Mike Phillips is author of Hazard of Shadows, The World Below, Dawn of Ages, and Reign of the Nightmare Prince. His short stories have appeared in ParAbnormal Digest, Cemetery Moon, Sinister Tales, Beyond Centauri, the World of Myth, Mystic Signals and many others. Online, his work has appeared in Lorelei Signal, Kzine, Bewildering Stories, Midnight Times, and Fringe. He is best known for his Crow Witch and Patrick Donegal series. Please visit Mike at www.mikephillipsfantasy.com.
Congratulations on the release of your latest book, Hazard of Shadows, Chronicles of the Goblin King book two. When did you start writing and what got you into urban fantasy?
My writing began shortly after I graduated from college. I scored a great job as a safety engineer in the insurance industry.
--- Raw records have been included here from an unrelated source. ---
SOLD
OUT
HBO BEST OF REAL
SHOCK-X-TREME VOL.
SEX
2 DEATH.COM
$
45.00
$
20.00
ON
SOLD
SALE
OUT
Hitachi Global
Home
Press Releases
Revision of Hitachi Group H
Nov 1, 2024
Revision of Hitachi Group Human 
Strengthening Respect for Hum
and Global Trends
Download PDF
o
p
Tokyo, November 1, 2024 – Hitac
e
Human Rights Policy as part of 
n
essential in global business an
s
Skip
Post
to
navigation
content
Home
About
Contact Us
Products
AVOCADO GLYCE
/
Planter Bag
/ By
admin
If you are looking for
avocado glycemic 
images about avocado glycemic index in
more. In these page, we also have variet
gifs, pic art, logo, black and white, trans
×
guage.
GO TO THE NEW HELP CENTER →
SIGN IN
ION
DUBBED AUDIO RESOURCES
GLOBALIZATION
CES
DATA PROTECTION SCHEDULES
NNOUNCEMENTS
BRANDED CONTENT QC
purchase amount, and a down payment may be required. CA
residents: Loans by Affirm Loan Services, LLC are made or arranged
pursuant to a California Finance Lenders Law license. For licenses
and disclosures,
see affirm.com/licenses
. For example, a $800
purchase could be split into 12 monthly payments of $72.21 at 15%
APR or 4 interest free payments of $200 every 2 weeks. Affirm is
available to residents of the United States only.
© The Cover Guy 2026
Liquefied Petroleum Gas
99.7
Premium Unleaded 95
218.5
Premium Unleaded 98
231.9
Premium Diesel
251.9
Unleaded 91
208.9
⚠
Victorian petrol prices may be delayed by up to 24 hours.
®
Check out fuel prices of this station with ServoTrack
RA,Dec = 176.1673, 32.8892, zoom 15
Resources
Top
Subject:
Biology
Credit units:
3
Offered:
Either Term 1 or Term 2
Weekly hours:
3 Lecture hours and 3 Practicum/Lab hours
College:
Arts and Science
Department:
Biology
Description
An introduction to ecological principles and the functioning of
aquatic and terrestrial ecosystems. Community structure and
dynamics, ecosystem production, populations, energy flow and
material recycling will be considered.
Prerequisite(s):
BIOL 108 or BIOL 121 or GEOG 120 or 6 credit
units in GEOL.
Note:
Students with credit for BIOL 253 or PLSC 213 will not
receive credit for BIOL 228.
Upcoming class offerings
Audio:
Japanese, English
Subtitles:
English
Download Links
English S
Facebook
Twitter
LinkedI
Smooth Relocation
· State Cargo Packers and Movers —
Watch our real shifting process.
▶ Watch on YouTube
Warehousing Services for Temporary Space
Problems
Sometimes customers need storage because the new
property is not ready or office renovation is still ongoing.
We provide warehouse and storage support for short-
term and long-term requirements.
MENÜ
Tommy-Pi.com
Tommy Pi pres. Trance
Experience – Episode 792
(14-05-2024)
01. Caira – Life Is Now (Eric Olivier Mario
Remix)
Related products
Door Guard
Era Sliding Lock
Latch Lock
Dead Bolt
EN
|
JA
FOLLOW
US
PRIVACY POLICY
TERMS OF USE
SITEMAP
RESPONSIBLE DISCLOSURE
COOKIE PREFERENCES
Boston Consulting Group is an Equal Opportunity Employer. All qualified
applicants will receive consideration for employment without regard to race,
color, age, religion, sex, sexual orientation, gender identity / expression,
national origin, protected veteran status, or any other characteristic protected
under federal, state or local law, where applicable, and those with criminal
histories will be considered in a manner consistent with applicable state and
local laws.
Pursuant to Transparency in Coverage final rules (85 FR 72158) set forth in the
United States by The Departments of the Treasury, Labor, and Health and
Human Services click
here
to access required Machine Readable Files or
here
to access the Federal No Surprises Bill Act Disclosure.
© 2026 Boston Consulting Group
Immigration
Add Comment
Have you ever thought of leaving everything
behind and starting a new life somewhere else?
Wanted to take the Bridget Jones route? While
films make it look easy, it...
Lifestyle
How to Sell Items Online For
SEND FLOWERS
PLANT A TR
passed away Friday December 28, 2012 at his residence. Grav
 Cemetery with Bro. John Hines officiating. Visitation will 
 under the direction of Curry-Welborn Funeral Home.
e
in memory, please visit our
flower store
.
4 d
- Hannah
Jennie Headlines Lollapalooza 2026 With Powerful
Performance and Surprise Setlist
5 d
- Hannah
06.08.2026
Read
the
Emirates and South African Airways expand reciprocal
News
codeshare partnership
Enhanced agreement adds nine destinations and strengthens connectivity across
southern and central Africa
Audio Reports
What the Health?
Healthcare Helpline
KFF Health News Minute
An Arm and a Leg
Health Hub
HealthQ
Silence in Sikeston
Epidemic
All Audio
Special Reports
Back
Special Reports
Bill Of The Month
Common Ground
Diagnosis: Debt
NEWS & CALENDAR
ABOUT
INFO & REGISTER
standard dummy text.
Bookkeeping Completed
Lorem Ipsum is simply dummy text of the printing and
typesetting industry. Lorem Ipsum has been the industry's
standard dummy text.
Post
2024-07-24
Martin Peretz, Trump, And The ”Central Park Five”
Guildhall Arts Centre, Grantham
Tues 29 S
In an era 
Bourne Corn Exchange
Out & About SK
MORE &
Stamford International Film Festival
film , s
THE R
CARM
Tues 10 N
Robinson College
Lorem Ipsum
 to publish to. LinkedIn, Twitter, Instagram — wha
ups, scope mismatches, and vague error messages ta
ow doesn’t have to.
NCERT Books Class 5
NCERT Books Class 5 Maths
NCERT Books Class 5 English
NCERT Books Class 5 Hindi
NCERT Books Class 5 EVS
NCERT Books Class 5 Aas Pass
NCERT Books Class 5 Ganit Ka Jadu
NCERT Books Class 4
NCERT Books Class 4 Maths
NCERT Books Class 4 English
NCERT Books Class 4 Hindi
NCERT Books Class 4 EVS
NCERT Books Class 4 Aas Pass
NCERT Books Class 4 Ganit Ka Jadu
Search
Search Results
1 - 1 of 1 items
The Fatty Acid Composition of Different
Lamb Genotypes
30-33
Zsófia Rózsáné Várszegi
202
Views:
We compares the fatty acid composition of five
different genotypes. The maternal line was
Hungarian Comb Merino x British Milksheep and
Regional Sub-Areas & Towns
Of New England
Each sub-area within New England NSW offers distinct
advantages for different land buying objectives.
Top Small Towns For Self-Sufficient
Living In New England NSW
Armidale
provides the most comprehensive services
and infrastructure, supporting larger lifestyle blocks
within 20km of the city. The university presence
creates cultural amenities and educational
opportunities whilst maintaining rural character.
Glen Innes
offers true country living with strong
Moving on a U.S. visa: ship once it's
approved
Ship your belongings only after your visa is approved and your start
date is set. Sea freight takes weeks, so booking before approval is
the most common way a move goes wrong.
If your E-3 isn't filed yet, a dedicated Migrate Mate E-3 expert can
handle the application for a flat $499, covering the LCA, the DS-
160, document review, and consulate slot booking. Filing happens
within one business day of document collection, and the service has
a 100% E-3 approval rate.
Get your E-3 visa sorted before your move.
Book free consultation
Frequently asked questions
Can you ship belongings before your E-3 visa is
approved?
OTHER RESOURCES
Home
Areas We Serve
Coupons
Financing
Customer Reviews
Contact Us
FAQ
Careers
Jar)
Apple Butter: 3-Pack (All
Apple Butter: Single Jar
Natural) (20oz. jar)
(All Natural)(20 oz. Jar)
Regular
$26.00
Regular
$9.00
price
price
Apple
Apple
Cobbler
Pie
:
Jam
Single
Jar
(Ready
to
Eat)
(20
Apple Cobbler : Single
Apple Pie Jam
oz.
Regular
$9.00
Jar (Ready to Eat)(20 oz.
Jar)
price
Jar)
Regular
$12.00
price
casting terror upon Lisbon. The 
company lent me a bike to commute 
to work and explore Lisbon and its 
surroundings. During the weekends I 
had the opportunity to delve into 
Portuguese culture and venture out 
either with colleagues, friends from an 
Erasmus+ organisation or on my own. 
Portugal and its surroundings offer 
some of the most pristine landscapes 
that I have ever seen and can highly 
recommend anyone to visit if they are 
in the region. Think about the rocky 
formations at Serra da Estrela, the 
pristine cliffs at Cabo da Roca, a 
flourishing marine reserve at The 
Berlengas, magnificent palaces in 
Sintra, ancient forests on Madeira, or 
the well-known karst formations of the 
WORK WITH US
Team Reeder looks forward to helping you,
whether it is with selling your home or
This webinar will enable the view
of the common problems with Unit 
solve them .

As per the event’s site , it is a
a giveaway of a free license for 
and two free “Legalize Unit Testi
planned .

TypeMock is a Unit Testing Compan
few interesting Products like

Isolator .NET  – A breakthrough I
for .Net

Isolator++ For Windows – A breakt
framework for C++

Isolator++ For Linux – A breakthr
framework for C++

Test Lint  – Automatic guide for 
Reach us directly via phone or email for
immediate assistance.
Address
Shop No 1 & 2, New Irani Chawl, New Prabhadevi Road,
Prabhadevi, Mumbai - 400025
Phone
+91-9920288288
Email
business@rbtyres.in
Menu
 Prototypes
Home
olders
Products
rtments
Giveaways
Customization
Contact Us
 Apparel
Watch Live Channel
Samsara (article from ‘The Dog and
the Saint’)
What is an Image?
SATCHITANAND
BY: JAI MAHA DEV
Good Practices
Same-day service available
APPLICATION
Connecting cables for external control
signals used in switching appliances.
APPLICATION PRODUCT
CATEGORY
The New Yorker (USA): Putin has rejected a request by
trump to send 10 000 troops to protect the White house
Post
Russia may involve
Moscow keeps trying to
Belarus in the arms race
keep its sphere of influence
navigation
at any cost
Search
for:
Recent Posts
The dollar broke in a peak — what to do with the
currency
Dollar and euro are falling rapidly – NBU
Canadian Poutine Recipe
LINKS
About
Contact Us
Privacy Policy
There was travel, something new every day, but I found myself getting bored with the whole routine. It wasn’t enough to keep me interested, not enough creativity in what I was doing. I found myself making up stories. To be done with a project and be satisfied with myself, I had to write it down and make it into a finished story. Soon I had a collection of short stories. I couldn’t get it out of my system, I couldn’t stop writing. So, I gave in and bought a computer.
My story collection kept growing and growing until I decided to write something more challenging, a novel. It was a crime novel, and is now hidden safely away in the depths of data storage, never to be seen, but it cemented my desire to write more. I was successful in getting some short stories published and when I finished my second novel, Reign of the Nightmare Prince, it wasn’t long before I received an offer from a publisher. Now, the transition into Fantasy, and then Urban Fantasy was easy. Fantasy and Horror were always what I liked reading and were a part of my short story writing (I still have trouble believing my work frightens anyone) and it seemed a natural transition into writing a modern tale full of magic and mystery.
Hazard of Shadows picks up where The World Below left off. The premise is that all the magical creatures of legend exist. They live in hiding. One of these places in the World Below. Mitch Hardy led a revolt against the despotic leader of the World Below, Baron Finkbeiner. In the second installment of the series, Mitch tries to bring justice to a people that time passed by. Little does he know that the people pulling the Baron’s strings are unhappy with his death, and they send a hellish enemy to teach Mitch a lesson. A major theme of the book is justice, justice for the little guys especially. I also write about friendship and honor. There’s romance too. To me, love is a part of life like breathing.
What was your inspiration for it?
The most unusual aspect of the book are the goblins. In this series, as the name implies, the heroes are goblins and we trace a human’s experience into becoming their leader. I’m not sure where the idea first came from. I knew that another neat and tidy book with beautiful heroes and ugly villains wasn’t for me. As a myth, goblins have such unexplored potential. I’ve made them cute and horrible, like many of us, actually.
Did your book require a lot of research?
None. Ha! Absolutely none at all. Now, the myths of the Sidhe or Elder Race and other creatures of legend are subject that I, and most fantasy readers, are familiar with. I build upon those notions, that history, and bring it into the modern world. The setting is Traverse City, Michigan, the details of which are correct but have come from years of bumming around. Everything else I made up as I went along –call me lazy.
What do you do when your muse refuses to collaborate?
A lot of writers spend a lot of time worrying about their muse and whether or not their talent for writing has finally run its course and gone. I don’t. There’s always something to do. If I don’t feel particularly creative, I might work on some editing. If the editing is too much, there’s always promotions to be done. Writing is something I enjoy, bad days and good. I don’t put myself under too much pressure to accomplish it.
How do you keep your narrative exciting?
Blowing something up or burning something down helps out a lot. Beyond destruction and mayhem I like humor. A good joke at the right time goes a long way.
Me? No, not at all. I write for the pleasure of the creative experience.
How do you define success?
Success comes every day with a well written paragraph, a good joke, a snappy comeback, or a villain getting his or her just deserts.
Anything else you’d like to tell my readers?
Thank you so much for having me as your guest and a special thanks to everyone who stuck around until the end. I hope you like the Goblin King Series. Take care, MP.